One of the most glaring examples of this comes from Jane Nickerson, food editor for The New York Times in the 1950s and the founder of modern food journalism—an accomplishment attributed, by most historical accounts, to Craig Claiborne, whom Nickerson herself introduced to the world. In fact, the immersive, experiential style of journalism most celebrated today was shaped by female editors and writers at the Times, Washington Post, and countless local newspapers who assumed roles vacated by men during World War II.
They were assigned to the “women’s pages”: a section of the newspaper that focused on food, arts, culture, and society. Now constituting a multi-billion dollar industry, these sections weren’t originally considered standard coverage. The female journalists reported from the front lines of the civil rights movements and broke stories of national importance from the private parties of public officials.
These women breathed life into the dry, factual accounts of their male predecessors, taking a technical craft and making it an art. They “surrounded a story,” as current Post editor and former “women’s pages” Style editor Judith Martin recalls, adding the rich, vivid detail that animates a scene. They didn’t just tell you what happened, they showed you. You tasted that home-baked bread; you saw the protest rolling through the streets. You heard that State Department official whose wine-plied lips loosed national secrets at the end of the party, when he thought nobody of real importance was listening, later lamenting, as Martin reports, “How was I to know that girl was a reporter?”

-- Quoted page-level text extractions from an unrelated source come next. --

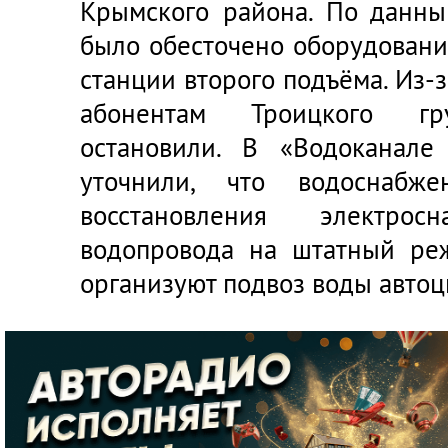
Крымского района. По данны
было обесточено оборудовани
станции второго подъёма. Из-з
абонентам Троицкого гру
остановили. В «Водоканале
уточнили, что водоснабже
восстановления электр
водопровода на штатный ре
организуют подвоз воды автоц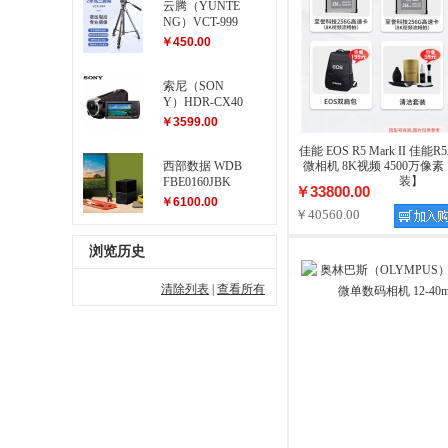
云腾（YUNTE
NG）VCT-999
大型三脚架
￥450.00
索尼（SON
Y）HDR-CX40
5 高清数码摄
￥3599.00
像机
佳能 EOS R5 Mark II 佳
西部数据 WDB
微相机 8K视频 4500万像
装】
FBE0160JBK
￥33800.00
My Book Duo...
￥6100.00
￥40560.00
浏览历史
清除列表
|
查看所有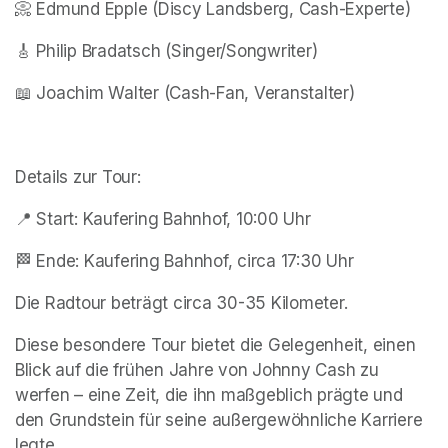
📀 Edmund Epple (Discy Landsberg, Cash-Experte)  
🎸 Philip Bradatsch (Singer/Songwriter)  
📖 Joachim Walter (Cash-Fan, Veranstalter)  
Details zur Tour:
📍 Start: Kaufering Bahnhof, 10:00 Uhr  
🏁 Ende: Kaufering Bahnhof, circa 17:30 Uhr  
Die Radtour beträgt circa 30-35 Kilometer.
Diese besondere Tour bietet die Gelegenheit, einen 
Blick auf die frühen Jahre von Johnny Cash zu 
werfen – eine Zeit, die ihn maßgeblich prägte und 
den Grundstein für seine außergewöhnliche Karriere 
legte. 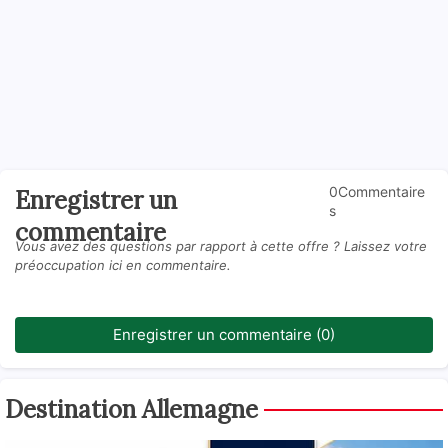
0Commentaire
Enregistrer un
s
commentaire
Vous avez des questions par rapport à cette offre ? Laissez votre
préoccupation ici en commentaire.
Enregistrer un commentaire (0)
Destination Allemagne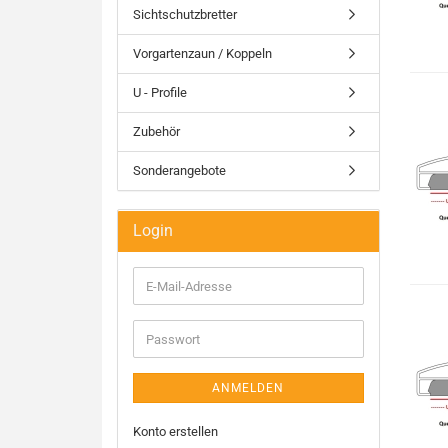
Sichtschutzbretter
Vorgartenzaun / Koppeln
U - Profile
Zubehör
Sonderangebote
Login
E-
Mail-
Adresse
Passwort
ANMELDEN
Konto erstellen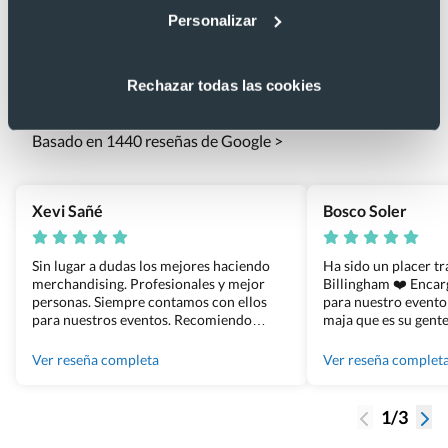
Personalizar
Lo que dicen nuestros clientes
Rechazar todas las cookies
4.9
Basado en 1440 reseñas de Google >
Xevi Sañé
Bosco Soler
Sin lugar a dudas los mejores haciendo
Ha sido un placer t
merchandising. Profesionales y mejor
Billingham ❤️ Enca
personas. Siempre contamos con ellos
para nuestro evento
para nuestros eventos. Recomiendo
maja que es su gente
Grupo Billingham sin dudar!
los productos cuand
100% recomendado
Ver reseña completa
Ver reseña complet
1/3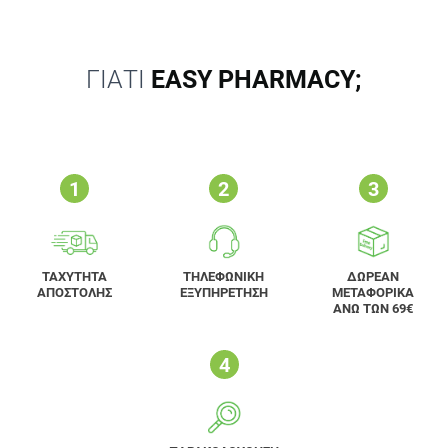
ΓΙΑΤΙ
EASY PHARMACY;
ΤΑΧΥΤΗΤΑ
ΤΗΛΕΦΩΝΙΚΗ
ΔΩΡΕΑΝ
ΑΠΟΣΤΟΛΗΣ
ΕΞΥΠΗΡΕΤΗΣΗ
ΜΕΤΑΦΟΡΙΚΑ
ΑΝΩ ΤΩΝ 69€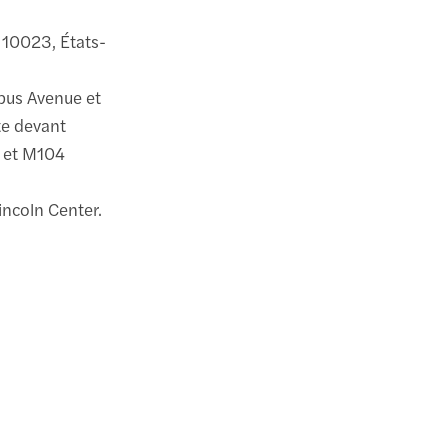
 10023, États-
mbus Avenue et
ête devant
6 et M104
Lincoln Center.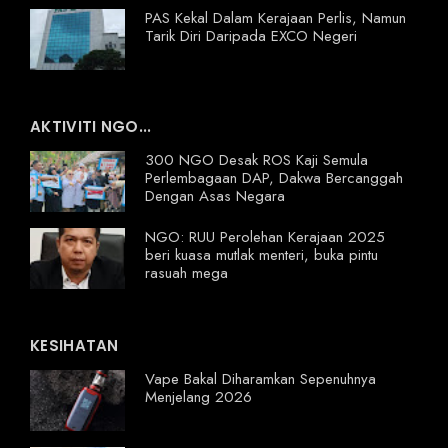
PAS Kekal Dalam Kerajaan Perlis, Namun
Tarik Diri Daripada EXCO Negeri
AKTIVITI NGO...
300 NGO Desak ROS Kaji Semula
Perlembagaan DAP, Dakwa Bercanggah
Dengan Asas Negara
NGO: RUU Perolehan Kerajaan 2025
beri kuasa mutlak menteri, buka pintu
rasuah mega
KESIHATAN
Vape Bakal Diharamkan Sepenuhnya
Menjelang 2026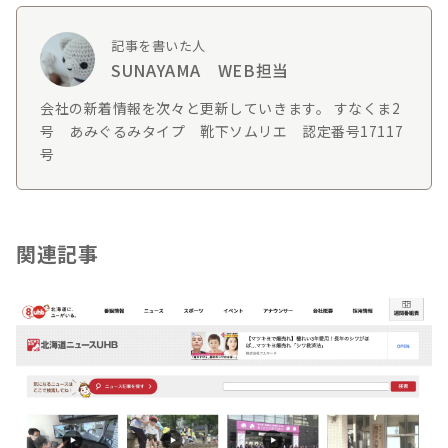
記事を書いた人
SUNAYAMA WEB担当
会社の新着情報を次々と更新していきます。 すなくま2
号 あみぐるみタイプ 靴下ソムリエ 認定番号17117
号
関連記事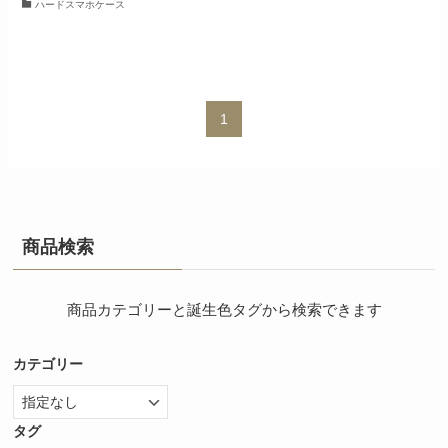
ハードスマホケース
1
商品検索
商品カテゴリーと誕生色タグから検索できます
カテゴリー
タグ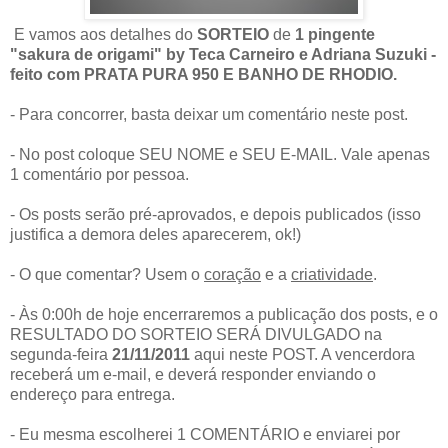
E vamos aos detalhes do
SORTEIO
de
1 pingente
"sakura de origami" by Teca Carneiro e Adriana Suzuki -
feito com PRATA PURA 950 E BANHO DE RHODIO.
- Para concorrer, basta deixar um comentário neste post.
- No post coloque SEU NOME e SEU E-MAIL. Vale apenas
1 comentário por pessoa.
- Os posts serão pré-aprovados, e depois publicados (isso
justifica a demora deles aparecerem, ok!)
- O que comentar? Usem o
coração
e a
criatividade
.
- Às 0:00h de hoje encerraremos a publicação dos posts, e o
RESULTADO DO SORTEIO SERÁ DIVULGADO na
segunda-feira
21/11/2011
aqui neste POST. A vencerdora
receberá um e-mail, e deverá responder enviando o
endereço para entrega.
- Eu mesma escolherei 1 COMENTÁRIO e enviarei por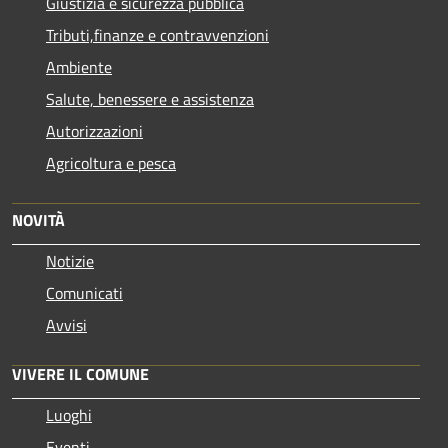
Giustizia e sicurezza pubblica
Tributi,finanze e contravvenzioni
Ambiente
Salute, benessere e assistenza
Autorizzazioni
Agricoltura e pesca
NOVITÀ
Notizie
Comunicati
Avvisi
VIVERE IL COMUNE
Luoghi
Eventi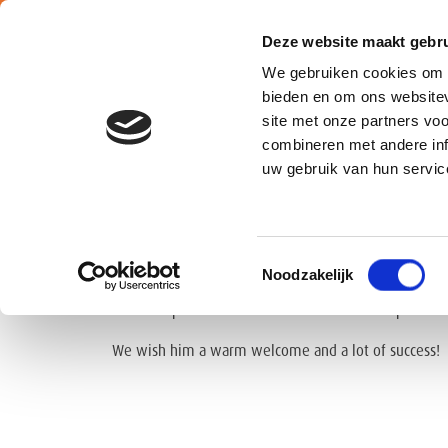
Deze website maakt gebru
We gebruiken cookies om c
bieden en om ons websitev
site met onze partners vo
combineren met andere inf
Belgium
uw gebruik van hun servic
Joeri Zizek joined recently ATALIAN as Green Kitchen
Toestemmingsselectie
Noodzakelijk
He studied at Ter Groene Poorte in Bruges. Joeri has
Kitchen
Operations team under the leadership of
Wer
We wish him a warm welcome and a lot of success!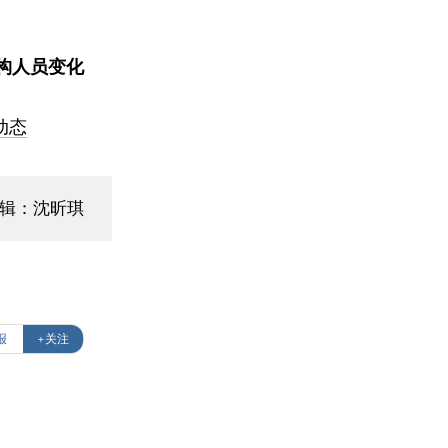
构人员变化
动态
编辑：沈昕琪
报
+关注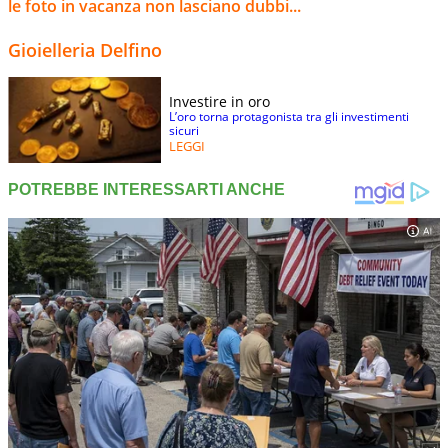
le foto in vacanza non lasciano dubbi...
Gioielleria Delfino
Investire in oro
L’oro torna protagonista tra gli investimenti
sicuri
LEGGI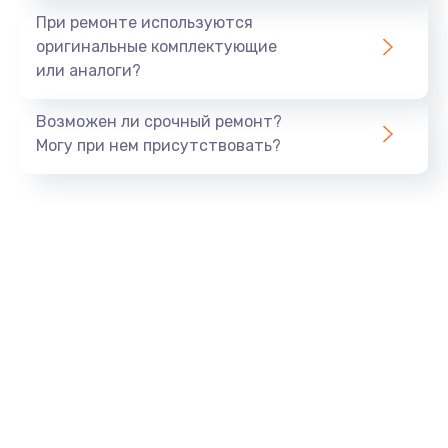
Заказать
При ремонте используются
оригинальные комплектующие
Замена шлейфа матрицы
или аналоги?
960 руб.
Возможен ли срочный ремонт?
Заказать
Могу при нем присутствовать?
Замена экрана
1145 руб.
Заказать
Замена северного моста
2600 руб.
Заказать
Замена видеочипа
2745 руб.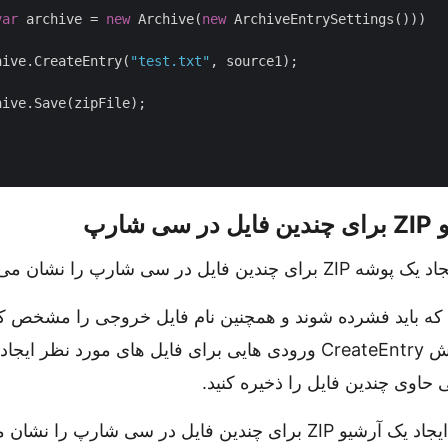
var
 archive = 
new
 Archive(
new
 ArchiveEntrySettings()))

hive.CreateEntry(
"test.txt"
, source1);

ive.Save(zipFile);

شارپ
فایل در سی شارپ را نشان می دهد:
 که باید فشرده شوند و همچنین نام فایل خروجی را مشخص کن
 ایجاد کنید.
ندین فایل در سی شارپ را نشان می دهد: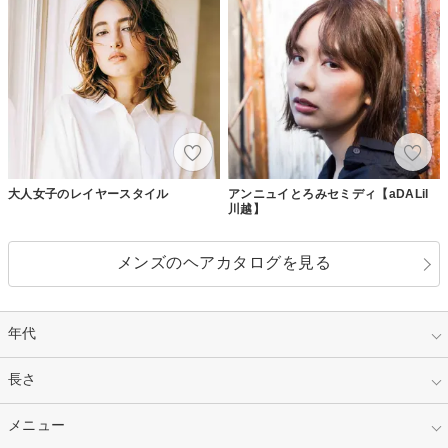
大人女子のレイヤースタイル
アンニュイとろみセミディ【aDALil
川越】
メンズのヘアカタログを見る
年代
指定なし
長さ
キッズ
10代
20代
指定なし
メニュー
ベリーショート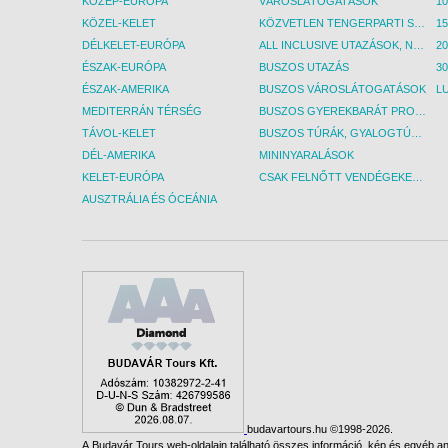
KÖZÉP-EURÓPA
VÁROSLÁTOGATÁSOK
KÖZEL-KELET
KÖZVETLEN TENGERPARTI SZÁLLÁSOK
DÉLKELET-EURÓPA
ALL INCLUSIVE UTAZÁSOK, NYARALÁSOK
ÉSZAK-EURÓPA
BUSZOS UTAZÁS
30
ÉSZAK-AMERIKA
BUSZOS VÁROSLÁTOGATÁSOK
L
MEDITERRÁN TÉRSÉG
BUSZOS GYEREKBARÁT PROGRAMOK
TÁVOL-KELET
BUSZOS TÚRÁK, GYALOGTÚRÁK
DÉL-AMERIKA
MININYARALÁSOK
KELET-EURÓPA
CSAK FELNŐTT VENDÉGEKET FOGADÓ SZÁLLÁSOK
AUSZTRÁLIA ÉS ÓCEÁNIA
budavartours.hu ©1998-2026.
A Budavár Tours web-oldalain található összes információ, kép és egyéb any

But then the war ended, and the men returned to their jobs, and the women were expected to return to their kitchens. Many remained at the newspapers, but male journalists largely commandeered all they had worked to create. In one of America’s favorite iterations, the patriarchy assumed control, and in their hands, arts, food, and culture media became a bloated, toxic behemoth—spawning equally infinite meta-iterations of toxic culture and scandal.
Indeed, none of our most powerful industries would exist today, and none of the cis-het, white male leaders would be where they are without the extracted toil of underrepresented people. Yet we are continually told that the reason we aren’t successful is because there’s something wrong with us, or we haven’t worked hard enough, and so of course we don’t believe ourselves or trust the process. Of course we repeat the same patterns over and over, waiting for someone else to give us permission to speak.
This essay isn’t perfect; maybe it isn’t even good. I could easily make a copy and start all over again. I could send it to multiple colleagues for their input before putting it out into the world. But sometimes you just have to trust that you know what you’re trying to say, and that what you’ve created is good enough.
The same groove will never play a different track, and sitting soaked in the shame of your stuckness will never yield new results. You can chip away at that barrier in front of you. Odds are, you’ve already got the right tool for the job.
You don’t need a whole hardware store. You don’t even need a work order. So start hammering.